Worse still, if the closure is not prevented, the better part of the region’s remaining workforce will also soon find themselves unemployed. Truck drivers who move materials in and finished products out of the mill will be laid off. Technicians and mechanics who worked on the factory’s various machines will be laid off. Security firms, administrative firms, and other contractors will be let go. Restaurants and bars will go under. Doctors and private practicing professionals will leave. In short order, the skills and specialized knowledge of the mill’s workforce will be lost—making it that much harder to replace the plant in the future. Worst of all, unemployed workers will compete among themselves for what few jobs are left, putting intense downward pressure on wages in the region. Most will never again earn what they once did. The closure will suck all economic activity into its void like a black hole.

There is no more visceral a demonstration of the economic significance of manufacturing than the devastation wrought by its sudden disappearance. Replay this story thousands of times and you can approach where we stand today. Plant closures, off-shoring, and mass layoffs like these have been a staple feature of our economy for the last half-century. The scale of social costs is hard to quantify—though, rates of incarceration, poverty, overdose deaths, and murder offer a statistical approximation.

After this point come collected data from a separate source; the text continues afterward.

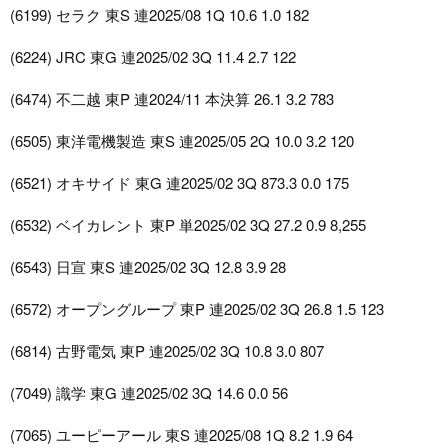
(6199) セラク 東S 連2025/08 1Q 10.6 1.0 182
(6224) JRC 東G 連2025/02 3Q 11.4 2.7 122
(6474) 不二越 東P 連2024/11 本決算 26.1 3.2 783
(6505) 東洋電機製造 東S 連2025/05 2Q 10.0 3.2 120
(6521) オキサイド 東G 連2025/02 3Q 873.3 0.0 175
(6532) ベイカレント 東P 単2025/02 3Q 27.2 0.9 8,255
(6543) 日宣 東S 連2025/02 3Q 12.8 3.9 28
(6572) オープングループ 東P 連2025/02 3Q 26.8 1.5 123
(6814) 古野電気 東P 連2025/02 3Q 10.8 3.0 807
(7049) 識学 東G 連2025/02 3Q 14.6 0.0 56
(7065) ユーピーアール 東S 連2025/08 1Q 8.2 1.9 64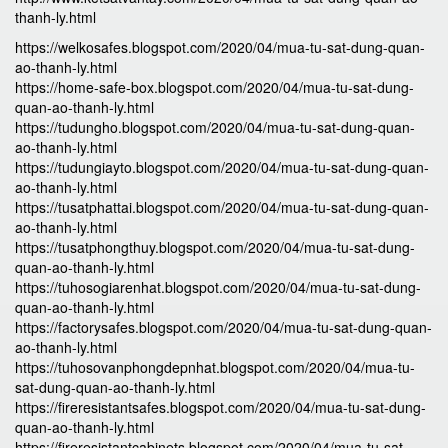
thanh-ly.html
https://welkosafes.blogspot.com/2020/04/mua-tu-sat-dung-quan-
ao-thanh-ly.html
https://home-safe-box.blogspot.com/2020/04/mua-tu-sat-dung-
quan-ao-thanh-ly.html
https://tudungho.blogspot.com/2020/04/mua-tu-sat-dung-quan-
ao-thanh-ly.html
https://tudungiayto.blogspot.com/2020/04/mua-tu-sat-dung-quan-
ao-thanh-ly.html
https://tusatphattai.blogspot.com/2020/04/mua-tu-sat-dung-quan-
ao-thanh-ly.html
https://tusatphongthuy.blogspot.com/2020/04/mua-tu-sat-dung-
quan-ao-thanh-ly.html
https://tuhosogiarenhat.blogspot.com/2020/04/mua-tu-sat-dung-
quan-ao-thanh-ly.html
https://factorysafes.blogspot.com/2020/04/mua-tu-sat-dung-quan-
ao-thanh-ly.html
https://tuhosovanphongdepnhat.blogspot.com/2020/04/mua-tu-
sat-dung-quan-ao-thanh-ly.html
https://fireresistantsafes.blogspot.com/2020/04/mua-tu-sat-dung-
quan-ao-thanh-ly.html
https://fireresistantcabinets.blogspot.com/2020/04/mua-tu-sat-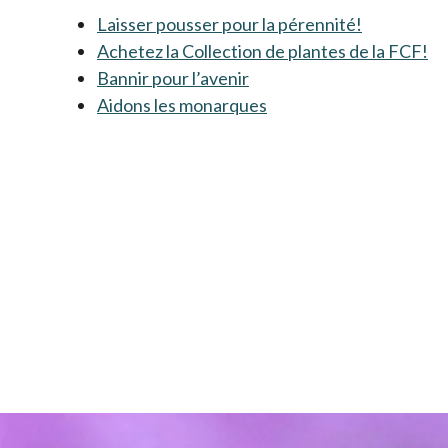
Laisser pousser pour la pérennité!
Achetez la Collection de plantes de la FCF!
Bannir pour l’avenir
s’ouvre dans un nouvel o
Aidons les monarques
s’ouvre dans un nouvel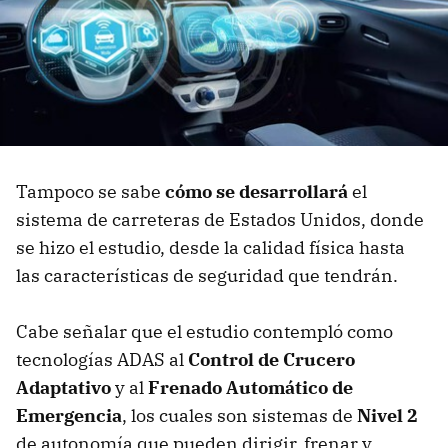
Tampoco se sabe
cómo se desarrollará
el
sistema de carreteras de Estados Unidos, donde
se hizo el estudio, desde la calidad física hasta
las características de seguridad que tendrán.
Cabe señalar que el estudio contempló como
tecnologías ADAS al
Control de Crucero
Adaptativo
y al
Frenado Automático de
Emergencia
, los cuales son sistemas de
Nivel 2
de autonomía que pueden dirigir, frenar y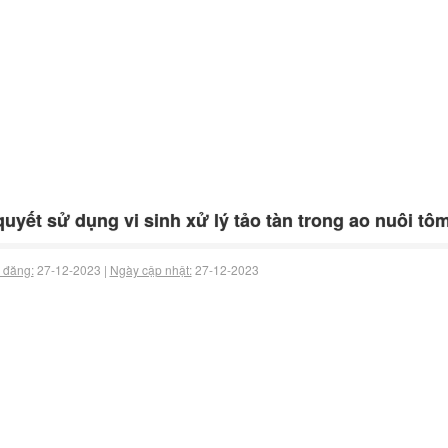
quyết sử dụng vi sinh xử lý tảo tàn trong ao nuôi tôm
 đăng:
27-12-2023 |
Ngày cập nhật:
27-12-2023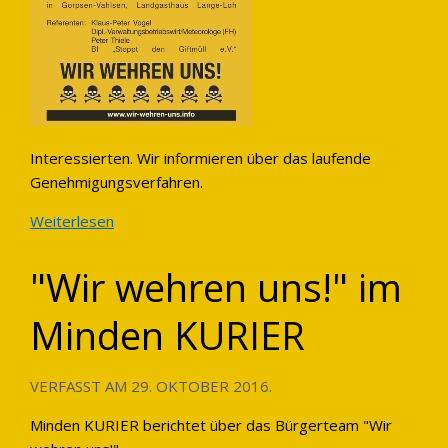
Interessierten. Wir informieren über das laufende
Genehmigungsverfahren.
Weiterlesen
"Wir wehren uns!" im
Minden KURIER
VERFASST AM
29. OKTOBER 2016
.
Minden KURIER berichtet über das Bürgerteam "Wir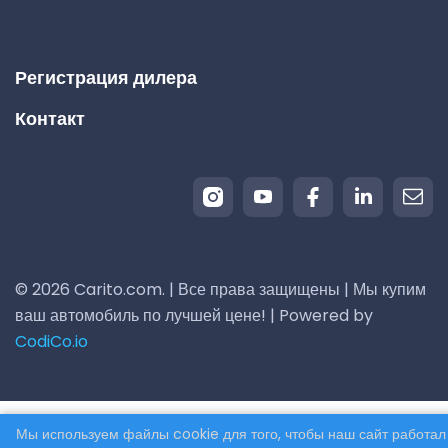
Регистрация дилера
Контакт
© 2026 Carito.com. | Все права защищены | Мы купим
ваш автомобиль по лучшей цене! | Powered by
CodiCo.io
Мы используем файлы cookie для того, чтобы наш сайт работал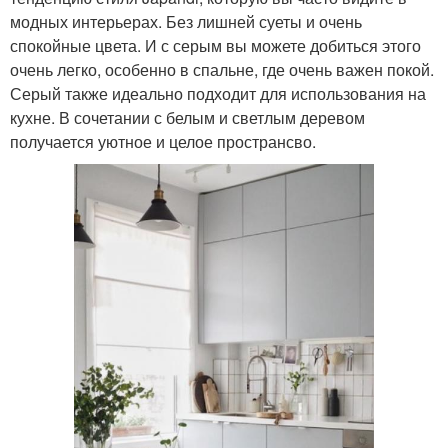
модных интерьерах. Без лишней суеты и очень
спокойные цвета. И с серым вы можете добиться этого
очень легко, особенно в спальне, где очень важен покой.
Серый также идеально подходит для использования на
кухне. В сочетании с белым и светлым деревом
получается уютное и целое пространсво.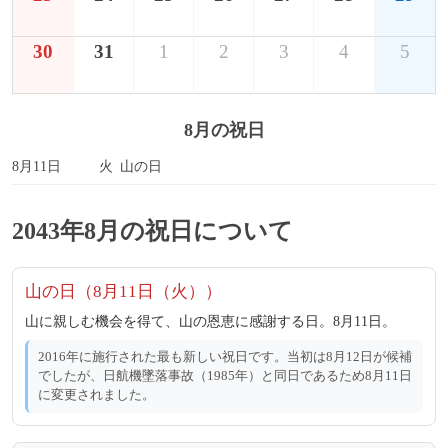
30
31
1
2
3
4
5
8月の祝日
8月11日
火
山の日
2043年8月の祝日について
山の日（8月11日（火））
山に親しむ機会を得て、山の恩恵に感謝する日。8月11日。
2016年に施行された最も新しい祝日です。当初は8月12日が候補
でしたが、日航機墜落事故（1985年）と同日であるため8月11日
に変更されました。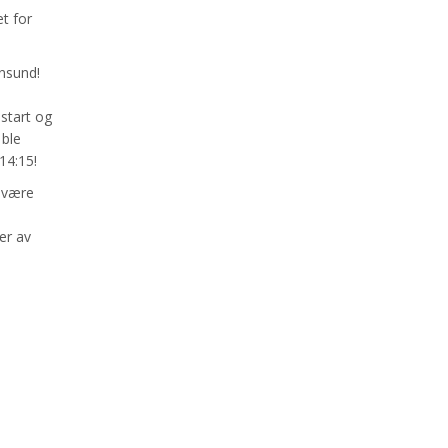
t for
ansund!
start og
 ble
14:15!
l være
er av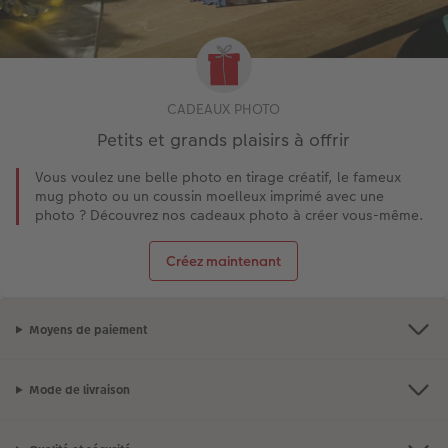
CADEAUX PHOTO
Petits et grands plaisirs à offrir
Vous voulez une belle photo en tirage créatif, le fameux
mug photo ou un coussin moelleux imprimé avec une
photo ? Découvrez nos cadeaux photo à créer vous-même.
Créez maintenant
Moyens de paiement
Mode de livraison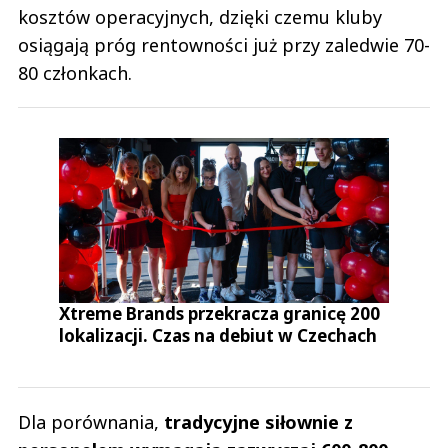
kosztów operacyjnych, dzięki czemu kluby
osiągają próg rentowności już przy zaledwie 70-
80 członkach.
Xtreme Brands przekracza granicę 200
lokalizacji. Czas na debiut w Czechach
Dla porównania,
tradycyjne siłownie z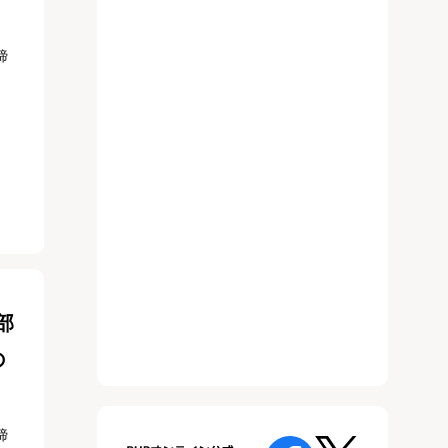
締
部
の
締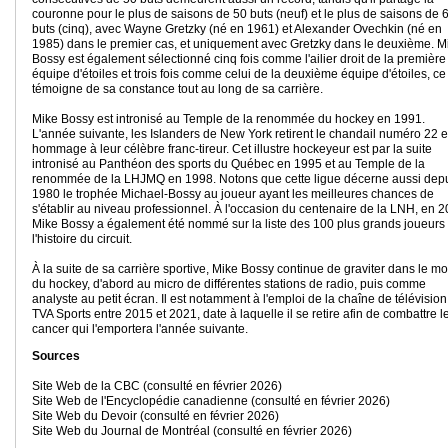
couronne pour le plus de saisons de 50 buts (neuf) et le plus de saisons de 
buts (cinq), avec Wayne Gretzky (né en 1961) et Alexander Ovechkin (né en
1985) dans le premier cas, et uniquement avec Gretzky dans le deuxième. M
Bossy est également sélectionné cinq fois comme l'ailier droit de la première
équipe d'étoiles et trois fois comme celui de la deuxième équipe d'étoiles, ce
témoigne de sa constance tout au long de sa carrière.
Mike Bossy est intronisé au Temple de la renommée du hockey en 1991.
L'année suivante, les Islanders de New York retirent le chandail numéro 22 
hommage à leur célèbre franc-tireur. Cet illustre hockeyeur est par la suite
intronisé au Panthéon des sports du Québec en 1995 et au Temple de la
renommée de la LHJMQ en 1998. Notons que cette ligue décerne aussi dep
1980 le trophée Michael-Bossy au joueur ayant les meilleures chances de
s'établir au niveau professionnel. À l'occasion du centenaire de la LNH, en 2
Mike Bossy a également été nommé sur la liste des 100 plus grands joueurs
l'histoire du circuit.
À la suite de sa carrière sportive, Mike Bossy continue de graviter dans le m
du hockey, d'abord au micro de différentes stations de radio, puis comme
analyste au petit écran. Il est notamment à l'emploi de la chaîne de télévision
TVA Sports entre 2015 et 2021, date à laquelle il se retire afin de combattre l
cancer qui l'emportera l'année suivante.
Sources
Site Web de la CBC (consulté en février 2026)
Site Web de l'Encyclopédie canadienne (consulté en février 2026)
Site Web du Devoir (consulté en février 2026)
Site Web du Journal de Montréal (consulté en février 2026)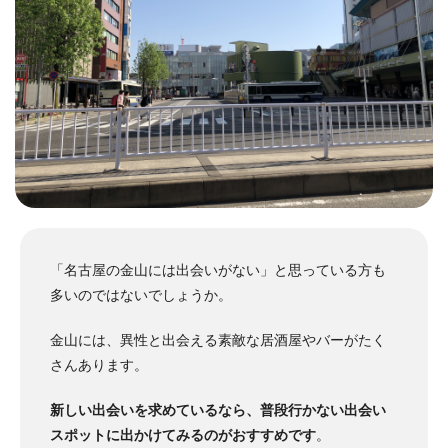
「名古屋の金山には出会いがない」と思っている方も
多いのではないでしょうか。
金山には、異性と出会える素敵な居酒屋やバーがたく
さんあります。
新しい出会いを求めているなら、普段行かない出会い
スポットに出かけてみるのがおすすめです
。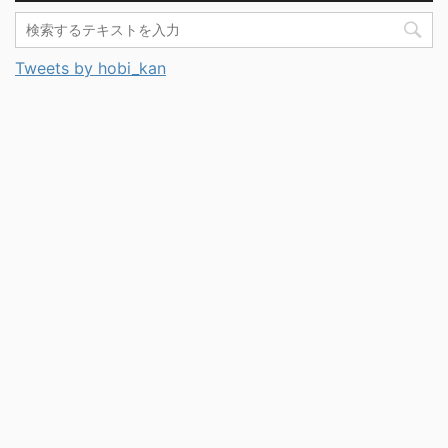
Tweets by hobi_kan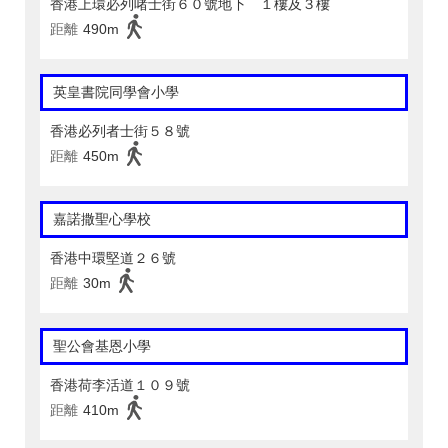
香港上環必列啫士街６０號地下 １樓及３樓
距離
490m
英皇書院同學會小學
香港必列者士街５８號
距離
450m
嘉諾撒聖心學校
香港中環堅道２６號
距離
30m
聖公會基恩小學
香港荷李活道１０９號
距離
410m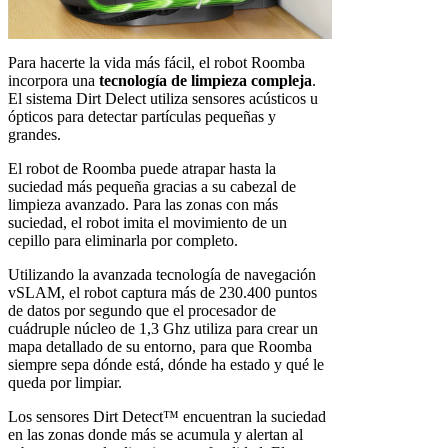
Para hacerte la vida más fácil, el robot Roomba
incorpora una
tecnología de limpieza compleja
.
El sistema Dirt Delect utiliza sensores acústicos u
ópticos para detectar partículas pequeñas y
grandes.
El robot de Roomba puede atrapar hasta la
suciedad más pequeña gracias a su cabezal de
limpieza avanzado. Para las zonas con más
suciedad, el robot imita el movimiento de un
cepillo para eliminarla por completo.
Utilizando la avanzada tecnología de navegación
vSLAM, el robot captura más de 230.400 puntos
de datos por segundo que el procesador de
cuádruple núcleo de 1,3 Ghz utiliza para crear un
mapa detallado de su entorno, para que Roomba
siempre sepa dónde está, dónde ha estado y qué le
queda por limpiar.
Los sensores Dirt Detect™ encuentran la suciedad
en las zonas donde más se acumula y alertan al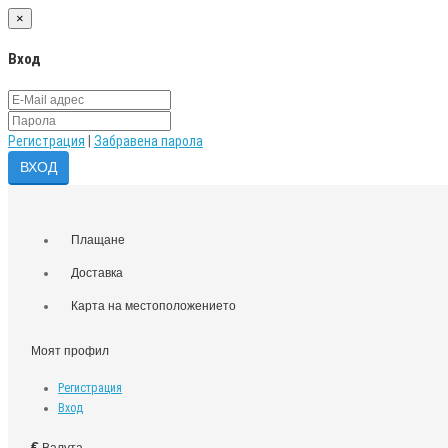
×
Вход
Регистрация
|
Забравена парола
Плащане
Доставка
Карта на местоположението
Моят профил
Регистрация
Вход
€
Валута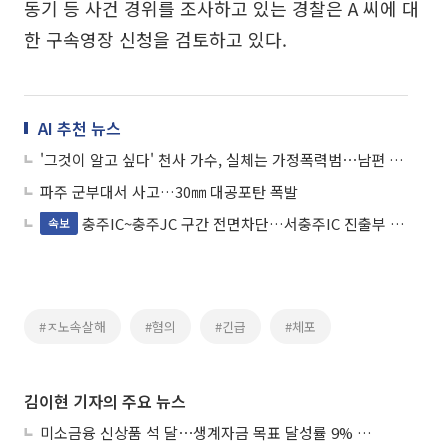
동기 등 사건 경위를 조사하고 있는 경찰은 A 씨에 대
한 구속영장 신청을 검토하고 있다.
AI 추천 뉴스
'그것이 알고 싶다' 천사 가수, 실체는 가정폭력범⋯남편 폭행에 친딸 살해까지
파주 군부대서 사고…30㎜ 대공포탄 폭발
충주IC~충주JC 구간 전면차단…서충주IC 진출부 차량 화재
속보
#ㅈ노속살해
#혐의
#긴급
#체포
김이현 기자의 주요 뉴스
미소금융 신상품 석 달⋯생계자금 목표 달성률 9% 그쳐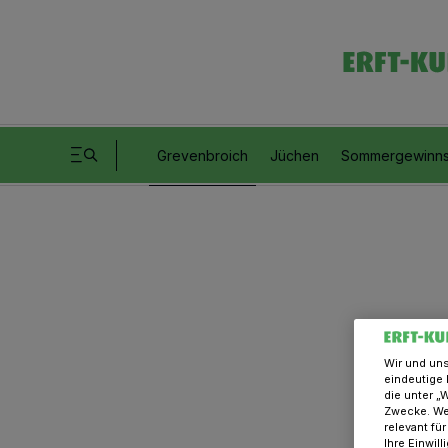
Grevenbroich
Jüchen
Sommergewinns
Wir und un
eindeutige 
die unter „
Zwecke. Wen
relevant fü
Ihre Einwil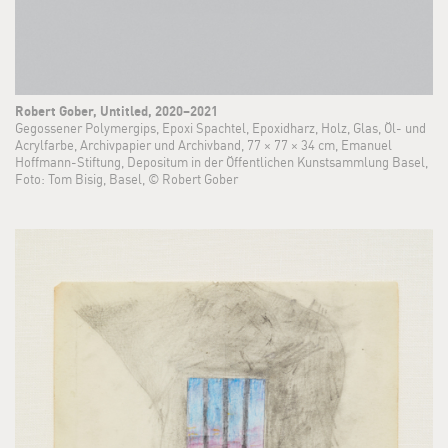
Robert Gober, Untitled, 2020–2021
Gegossener Polymergips, Epoxi Spachtel, Epoxidharz, Holz, Glas, Öl- und
Acrylfarbe, Archivpapier und Archivband, 77 × 77 × 34 cm, Emanuel
Hoffmann-Stiftung, Depositum in der Öffentlichen Kunstsammlung Basel,
Foto: Tom Bisig, Basel, © Robert Gober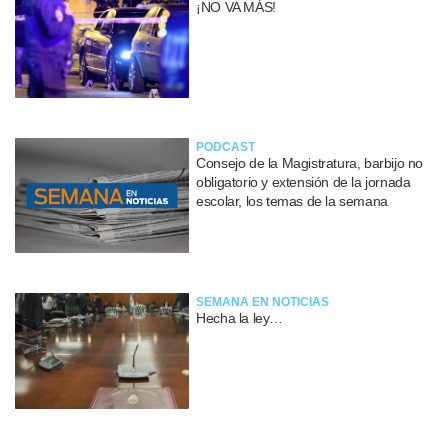
¡NO VA MÁS!
PODCAST
Consejo de la Magistratura, barbijo no
obligatorio y extensión de la jornada
escolar, los temas de la semana
SEMANA EN NOTICIAS
Hecha la ley…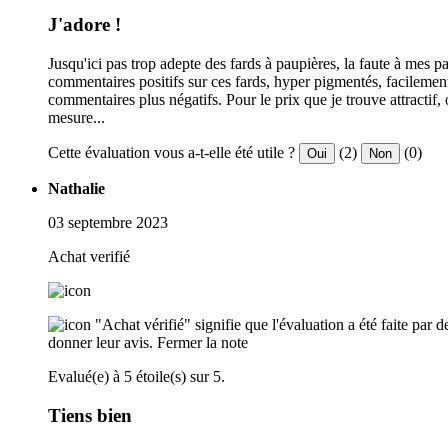
J'adore !
Jusqu'ici pas trop adepte des fards à paupières, la faute à mes p
commentaires positifs sur ces fards, hyper pigmentés, facilement
commentaires plus négatifs. Pour le prix que je trouve attractif, o
mesure...
Cette évaluation vous a-t-elle été utile ?
(2)
(0)
Oui
Non
Nathalie
03 septembre 2023
Achat verifié
"Achat vérifié" signifie que l'évaluation a été faite par
donner leur avis.
Fermer la note
Evalué(e) à 5 étoile(s) sur 5.
Tiens bien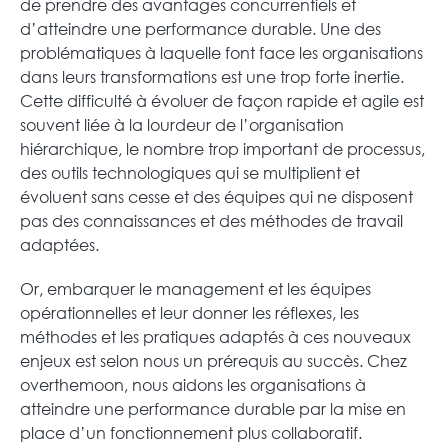
de prendre des avantages concurrentiels et
d’atteindre une performance durable. Une des
problématiques à laquelle font face les organisations
dans leurs transformations est une trop forte inertie.
Cette difficulté à évoluer de façon rapide et agile est
souvent liée à la lourdeur de l’organisation
hiérarchique, le nombre trop important de processus,
des outils technologiques qui se multiplient et
évoluent sans cesse et des équipes qui ne disposent
pas des connaissances et des méthodes de travail
adaptées.
Or, embarquer le management et les équipes
opérationnelles et leur donner les réflexes, les
méthodes et les pratiques adaptés à ces nouveaux
enjeux est selon nous un prérequis au succès. Chez
overthemoon, nous aidons les organisations à
atteindre une performance durable par la mise en
place d’un fonctionnement plus collaboratif.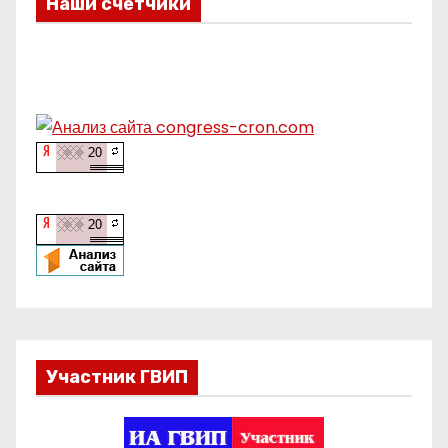
Наши счетчики
Участник ГВИП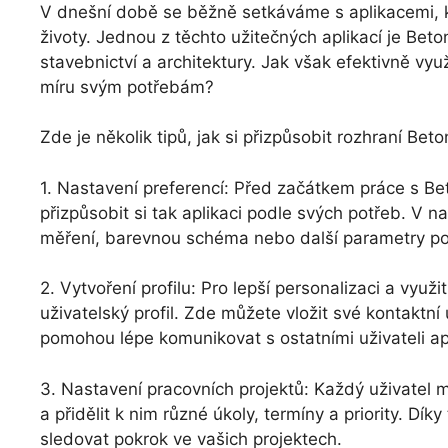
V dnešní době se běžně setkáváme s aplikacemi, 
životy. Jednou z těchto užitečných aplikací je Beto
stavebnictví a architektury. Jak však efektivně využí
míru svým potřebám?
Zde je několik tipů, jak si přizpůsobit rozhraní Bet
1. Nastavení preferencí: Před začátkem práce s Beto
přizpůsobit si tak aplikaci podle svých potřeb. V 
měření, barevnou schéma nebo další parametry po
2. Vytvoření profilu: Pro lepší personalizaci a využi
uživatelský profil. Zde můžete vložit své kontaktní 
pomohou lépe komunikovat s ostatními uživateli ap
3. Nastavení pracovních projektů: Každý uživatel m
a přidělit k nim různé úkoly, termíny a priority. Dí
sledovat pokrok ve vašich projektech.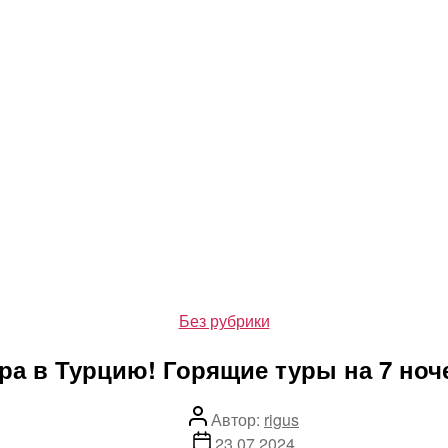
Рубрики
Без рубрики
ра в Турцию! Горящие туры на 7 ноче
Автор
Автор:
rigus
записи
Дата
23.07.2024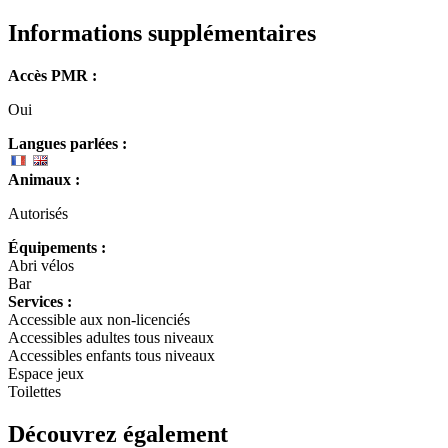
Informations supplémentaires
Accès PMR :
Oui
Langues parlées :
Animaux :
Autorisés
Équipements :
Abri vélos
Bar
Services :
Accessible aux non-licenciés
Accessibles adultes tous niveaux
Accessibles enfants tous niveaux
Espace jeux
Toilettes
Découvrez également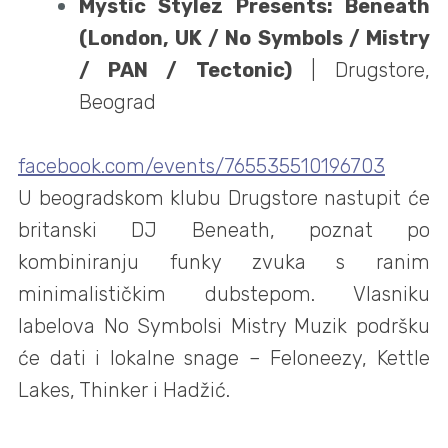
Mystic Stylez Presents: Beneath
(London, UK / No Symbols / Mistry
/ PAN / Tectonic)
| Drugstore,
Beograd
facebook.com/events/765535510196703
U beogradskom klubu Drugstore nastupit će
britanski DJ Beneath, poznat po
kombiniranju funky zvuka s ranim
minimalističkim dubstepom. Vlasniku
labelova No Symbolsi Mistry Muzik podršku
će dati i lokalne snage – Feloneezy, Kettle
Lakes, Thinker i Hadžić.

The collapse of manufacturing also helps explain a great deal of our current political situation. It explains why organized labor has shriveled from a behemoth that represented 1 in 3 workers in the immediate postwar moment, to a fraction of the size, representing only 1 in 10 today. Relatedly, it helps us understand why the Democratic Party has decided to tailor its appeal to urban and suburban professionals and the city-dwelling poor—groups that work on opposite income tails of the service sector in starkly unequal “knowledge cities.” Accommodating themselves to the “New Economy,” liberals see appealing to blue-collar production workers as a lost cause; they are a stubborn economic anachronism, a culturally retrograde relic of a bygone era. Hopefully they’ll soon be extinct.